Posted in: Business Insights, Technical Track
We previously discussed the successful formula for creating and executing an organization’s data strategy. The process of developing a data strategy should be led by executives focused on transformation, go-to-market or data. While the technology teams should be part of planning the execution of data strategies, their voice is limited to practicality of timeline and to recommend technical capabilities that can accelerate the implementation of the strategy. This structure is backed by defined measures of success and adoption of new capabilities aligned with revenue, profitability, competitive adoption and shortened sales cycles.

Many data strategy creation projects begin with a brainstorming of use cases across the organization. While this can be a thought provoking exercise, many organizations do not have foundational capabilities or reliable business processes to enable the aspirational dreams of executive teams. We often start by understanding what data is available to use throughout the organization and use that inventory to discuss applicable use cases that are more feasible in the short term and will enable the building of foundational capabilities for future innovation. Starting with use cases is fine if the organization desires, but can often leave a lot of scraps on the cutting room floor due to incomplete data as teams begin to dig into work-streams and implementation plans.

When we begin assessing what data assets an organization has and are available for executing our data strategy, the logical place to start is with existing operational data stores and data warehouses. Much of this data will be imperfect in completeness and other quality metrics, but can be mapped to business processes to identify quick wins for automating repetitive tasks, enhancing customer experiences and monetizing the data in adjacent industries. These uses will often lead to quick wins and will create foundational capabilities that lead to advanced use of AI and personalization techniques.

Once we have a view into our data and quick wins for automation and enhanced experiences we can begin to think about the art of what’s possible. We can begin to brainstorm on future use cases of interest and quickly identify gaps to their successful execution. This helps us identify missing data to be captured, business processes to be changed or acquisitions of technology or teams needed for future innovation.

As part of our data inventory we should look for data assets, but also ensure we map how they are obtained, created and transformed.

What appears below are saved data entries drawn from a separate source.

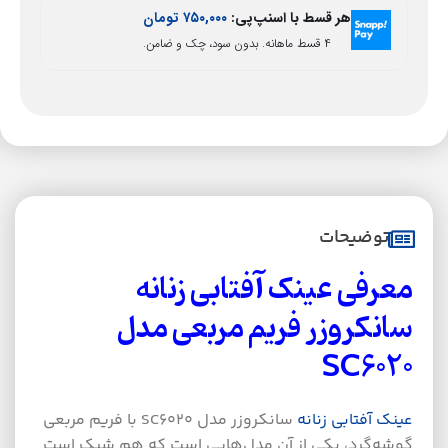
هر قسط با اسنپ‌پی:
۷۵۰,۰۰۰
تومان
۴ قسط ماهانه. بدون سود، چک و ضامن.
توضیحات
معرفی عینک آفتابی زنانه
سانکروزر فریم مربعی مدل
SC6020
عینک آفتابی زنانه
سانکروزر مدل SC6020 با فریم مربعی
گوشه‌گرد، یکی از آن مدل‌هایی است که هم شیک است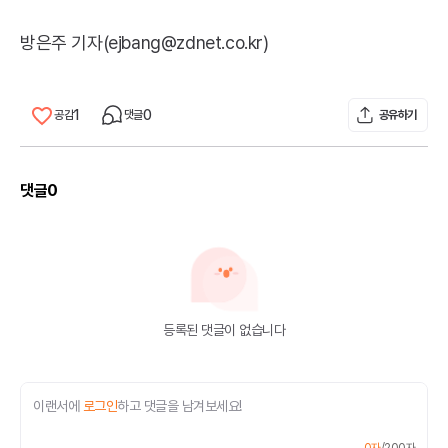
방은주 기자(ejbang@zdnet.co.kr)
1
0
공감
댓글
공유하기
댓글
0
등록된 댓글이 없습니다
이랜서에
로그인
하고 댓글을 남겨보세요!
0
자
/
200
자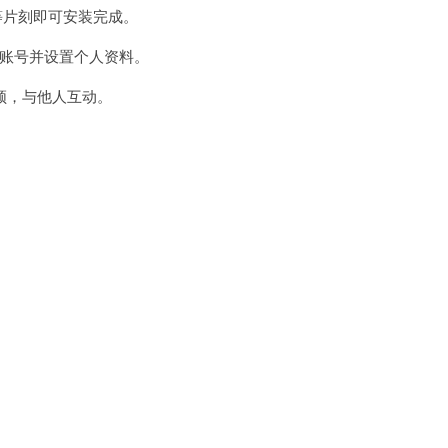
等片刻即可安装完成。
创建账号并设置个人资料。
频，与他人互动。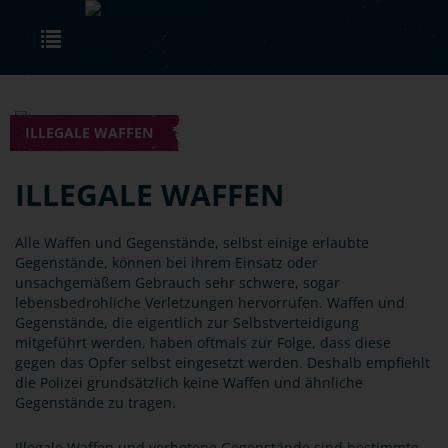
Skip to main content
Toggle navigation
ILLEGALE WAFFEN
ILLEGALE WAFFEN
Alle Waffen und Gegenstände, selbst einige erlaubte
Gegenstände, können bei ihrem Einsatz oder
unsachgemäßem Gebrauch sehr schwere, sogar
lebensbedrohliche Verletzungen hervorrufen. Waffen und
Gegenstände, die eigentlich zur Selbstverteidigung
mitgeführt werden, haben oftmals zur Folge, dass diese
gegen das Opfer selbst eingesetzt werden. Deshalb empfiehlt
die Polizei grundsätzlich keine Waffen und ähnliche
Gegenstände zu tragen.
Illegale Waffen und verbotene Gegenstände sind bestimmte,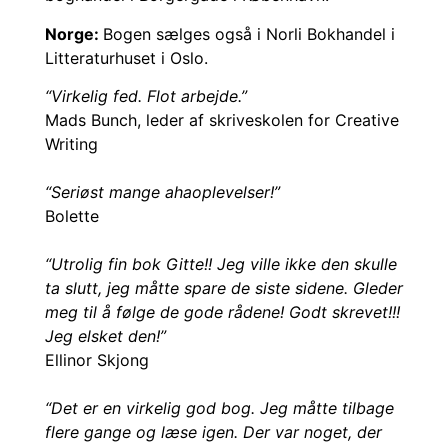
Norge:
Bogen sælges også i Norli Bokhandel i
Litteraturhuset i Oslo.
“Virkelig fed. Flot arbejde.”
Mads Bunch, leder af skriveskolen for Creative
Writing
“Seriøst mange ahaoplevelser!”
Bolette
“Utrolig fin bok Gitte!! Jeg ville ikke den skulle
ta slutt, jeg måtte spare de siste sidene. Gleder
meg til å følge de gode rådene! Godt skrevet!!!
Jeg elsket den!”
Ellinor Skjong
“Det er en virkelig god bog. Jeg måtte tilbage
flere gange og læse igen. Der var noget, der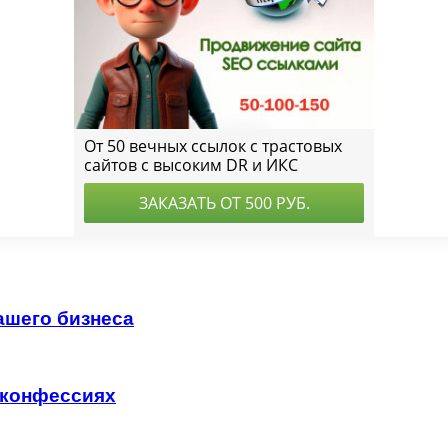
ашего бизнеса
 конфессиях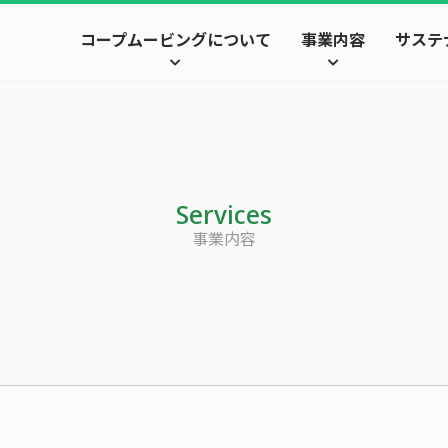
コープムービングについて
事業内容
サステ
Services
事業内容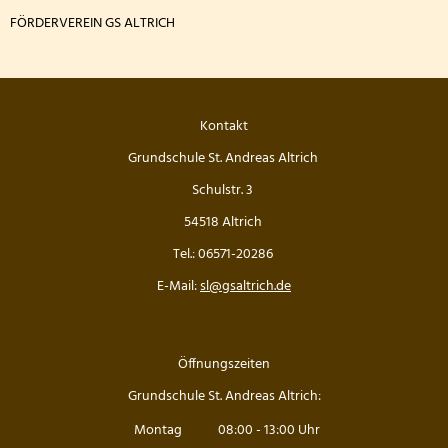
Die Drittklässler bei den Waldjugendspielen
FÖRDERVEREIN GS ALTRICH
Die Frösche zu Besuch in der Wildbadmühle
Känguru Wettbewerb 2026
Kontakt
Fußballturnier Kreismeisterschaft der Mädchen 2
Grundschule St. Andreas Altrich
Schulstr. 3
Knollenaktion der Bärenklasse
54518 Altrich
Blumen pflanzen für die Fensterbänke
Tel.: 06571-20286
E-Mail:
sl@gsaltrich.de
Sportfest der Grundschule St. Andreas Altrich 20
Der amtierende Vizeweltmeister im Amateurschac
Öffnungszeiten
Mitmachzirkus Kobern-Gondorf
Grundschule St. Andreas Altrich:
Montag
08:00
-
13:00
Uhr
Kreissportfest 2026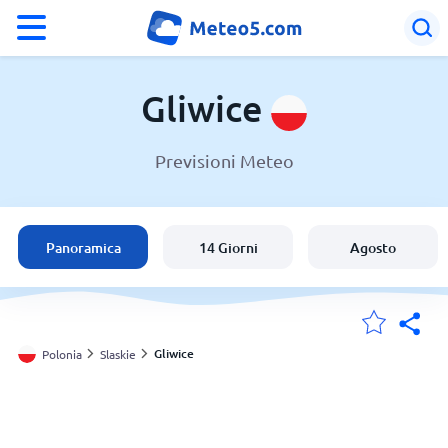
°F
°C
Gliwice
Previsioni Meteo
Meteo a Gliwice
Polonia
Panoramica
14 Giorni
Agosto
Italia
Svizzera
Gliwice
Polonia
Slaskie
Le mie località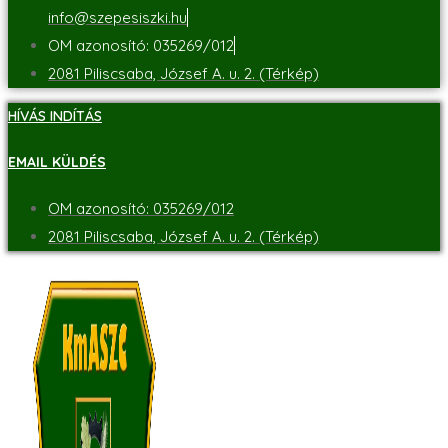
info@szepesiszki.hu
OM azonosító: 035269/012
2081 Piliscsaba, József A. u. 2. (Térkép)
HÍVÁS INDÍTÁS
EMAIL KÜLDÉS
OM azonosító: 035269/012
2081 Piliscsaba, József A. u. 2. (Térkép)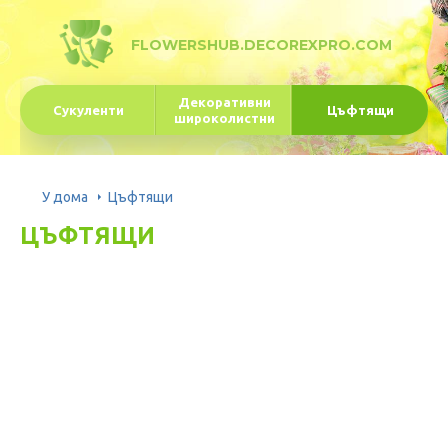
FLOWERSHUB.DECOREXPRO.COM
Декоративни
Сукуленти
Цъфтящи
широколистни
У дома
Цъфтящи
ЦЪФТЯЩИ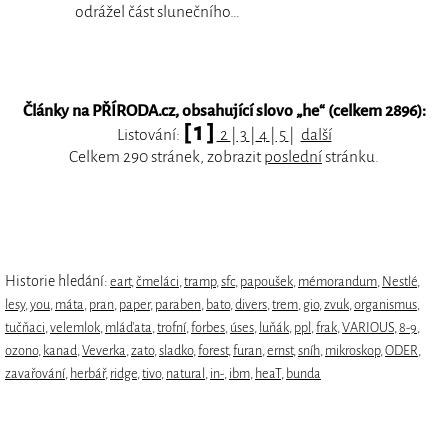
odrážel část slunečního…
Články na PŘÍRODA.cz, obsahující slovo „
he
“ (celkem 2896):
[ 1 ]
Listování:
2
|
3
|
4
|
5
|
další
Celkem 290 stránek, zobrazit
poslední
stránku.
Historie hledání:
eart
,
čmeláci
,
tramp
,
sfc
,
papoušek
,
mémorandum
,
Nestlé
,
lesy
,
you
,
máta
,
pran
,
paper
,
paraben
,
bato
,
divers
,
trem
,
gio
,
zvuk
,
organismus
,
tučňaci
,
velemlok
,
mláďata
,
trofní
,
forbes
,
úses
,
luňák
,
ppl
,
frak
,
VARIOUS
,
8-9
,
ozono
,
kanad
,
Veverka
,
zato
,
sladko
,
forest
,
furan
,
ernst
,
sníh
,
mikroskop
,
ODER
,
zavařování
,
herbář
,
ridge
,
tivo
,
natural
,
in-
,
ibm
,
heaT
,
bunda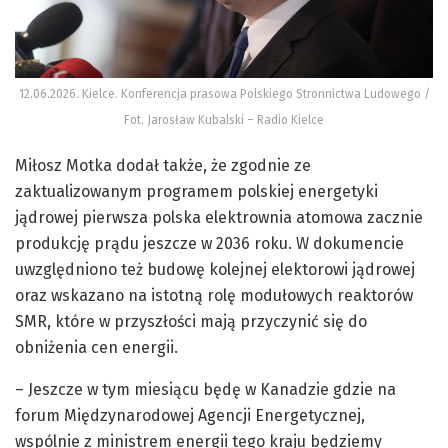
12.06.2026. Kielce. Konferencja prasowa Polskiego Stronnictwa Ludowego /
Fot. Jarosław Kubalski – Radio Kielce
Miłosz Motka dodał także, że zgodnie ze
zaktualizowanym programem polskiej energetyki
jądrowej pierwsza polska elektrownia atomowa zacznie
produkcję prądu jeszcze w 2036 roku. W dokumencie
uwzględniono też budowę kolejnej elektorowi jądrowej
oraz wskazano na istotną rolę modułowych reaktorów
SMR, które w przyszłości mają przyczynić się do
obniżenia cen energii.
– Jeszcze w tym miesiącu będę w Kanadzie gdzie na
forum Międzynarodowej Agencji Energetycznej,
wspólnie z ministrem energii tego kraju będziemy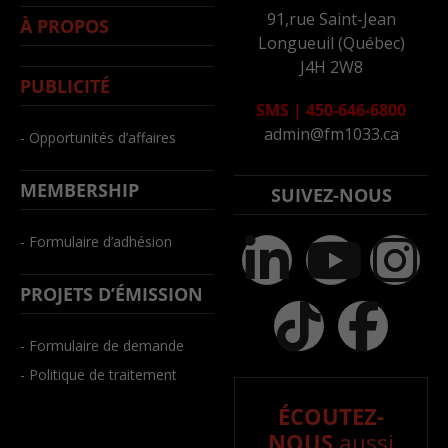
91,rue Saint-Jean
À PROPOS
Longueuil (Québec)
J4H 2W8
PUBLICITÉ
SMS
|
450-646-6800
admin@fm1033.ca
- Opportunités d’affaires
MEMBERSHIP
SUIVEZ-NOUS
- Formulaire d’adhésion
PROJETS D’ÉMISSION
- Formulaire de demande
- Politique de traitement
ÉCOUTEZ-
NOUS
aussi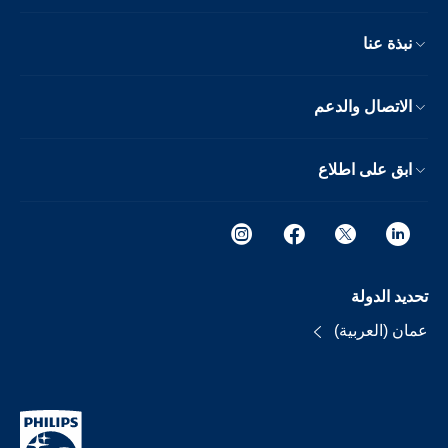
نبذة عنا
الاتصال والدعم
ابق على اطلاع
تحديد الدولة
عمان (العربية)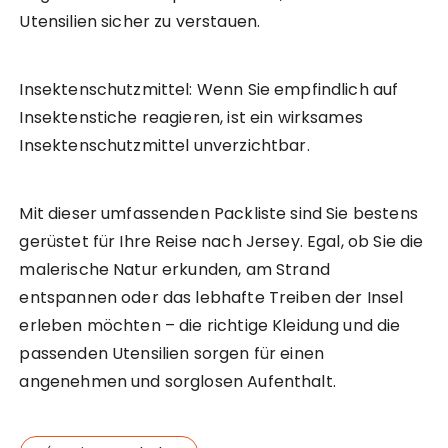
Utensilien sicher zu verstauen.
Insektenschutzmittel: Wenn Sie empfindlich auf
Insektenstiche reagieren, ist ein wirksames
Insektenschutzmittel unverzichtbar.
Mit dieser umfassenden Packliste sind Sie bestens
gerüstet für Ihre Reise nach Jersey. Egal, ob Sie die
malerische Natur erkunden, am Strand
entspannen oder das lebhafte Treiben der Insel
erleben möchten – die richtige Kleidung und die
passenden Utensilien sorgen für einen
angenehmen und sorglosen Aufenthalt.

This documentation enables later initiatives to quickly capture new data from customers and consumers, while keeping an eye to simplifying transformations over time to lower operational maintenance costs and improve data quality used for downstream analysis and AI. Many times the documented business processes have exceptions that have become habit within an organization. This initiative should look to ensure the processes mapped and data impacted is the real-world situation, including any system or team level workarounds created and applied by the organization.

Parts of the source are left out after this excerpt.